Meanwhile, my clams have settled in for the winter. Not deep, maybe 2 or 3 inches deeper than July, but still deeper, clammed up tight, waiting for the water to warm. Deep for a clam, though.
We still have a few stalks of Brussels sprouts growing, still with a few tiny sprouts left.
At this moment, the tide is just starting to rise again on the mudflats, under a crescent moon dancing between wintry clouds low in the west. The clams are there, under the black water glistening from the sliver of moonlight, as they have been before we came, as they will be when we're gone.
In a few more hours, a few feet of water will rise over the clams, then recede again before dawn.
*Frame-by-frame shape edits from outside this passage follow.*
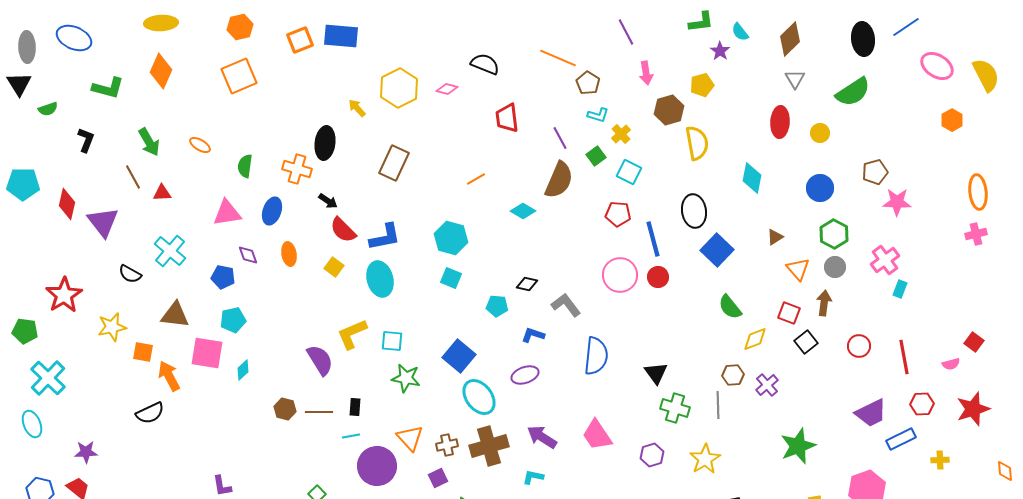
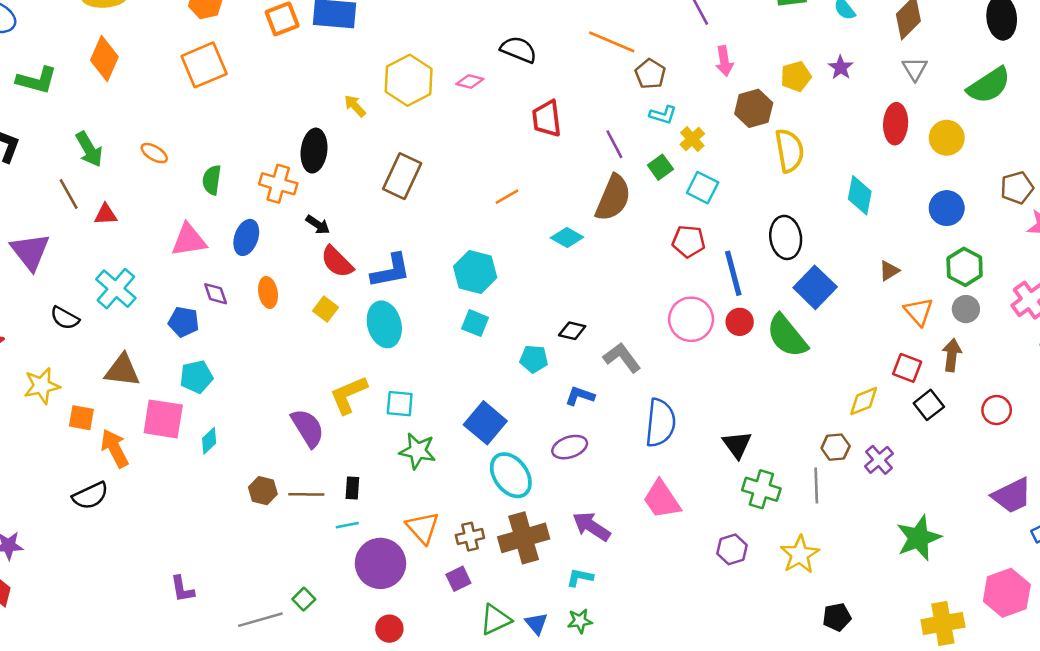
purple star: (720, 51) -> (841, 67), moved
yellow circle: (820, 133) -> (947, 138), size x1.4
green semicircle: (730, 307) -> (787, 336), moved, size x1.4
pink trapezoid: (597, 435) -> (662, 500), moved

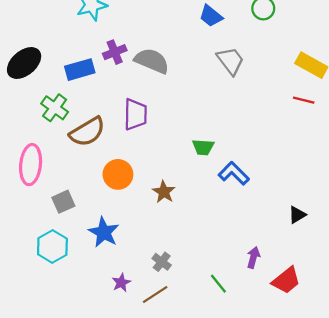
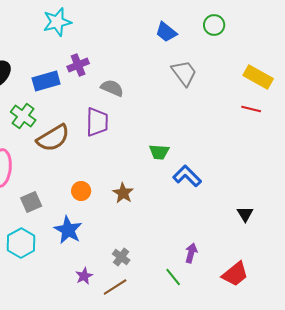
gray semicircle: (152, 61) -> (112, 88), moved, size x0.7
orange circle: (118, 174) -> (81, 191), moved, size x0.7
black triangle: (297, 215) -> (245, 214), turned -30
purple arrow: (253, 257) -> (191, 253), moved

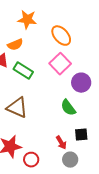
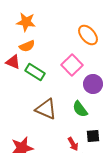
orange star: (27, 20) -> (26, 22), moved
orange ellipse: (61, 36) -> (88, 35), moved
brown triangle: (17, 108) -> (46, 109), moved

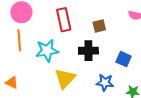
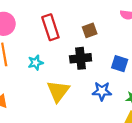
cyan star: (47, 51) -> (36, 63), size x0.6

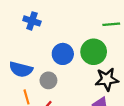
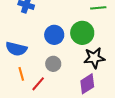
gray circle: (48, 80) -> (53, 64), moved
We can teach about tides and the moon, we can talk of gravity, but until a child wrestles a clam from the mud, she knows nothing about them.
Most of what we teach, or pretend to teach, means nothing to a child, but often, sadly, nothing to the teacher as well.
I know of tides, but not the taiga or the tiger.
I know of quahogs, and reasonably well, but my words and pictures cannot replace an afternoon on the mudflats, the pungent sweet smell of life mingling with death, jolting young noses more familiar with Amber Romance and Axe.
A single afternoon on the flats can be ruined if I emphasize the abstract, especially to a generation that knows only the abstract. So I will pretend to care about mantles and siphons and the economic importance of hard shell clams while I hope that a few of the children get curious about this unknowable universe we've kept hidden from them.
And for the next few weeks, I am trapped in their world, until the crocuses come back.
Thanks to PSE&G, about 150 young adults will get to spend a day on a tidal flat in May.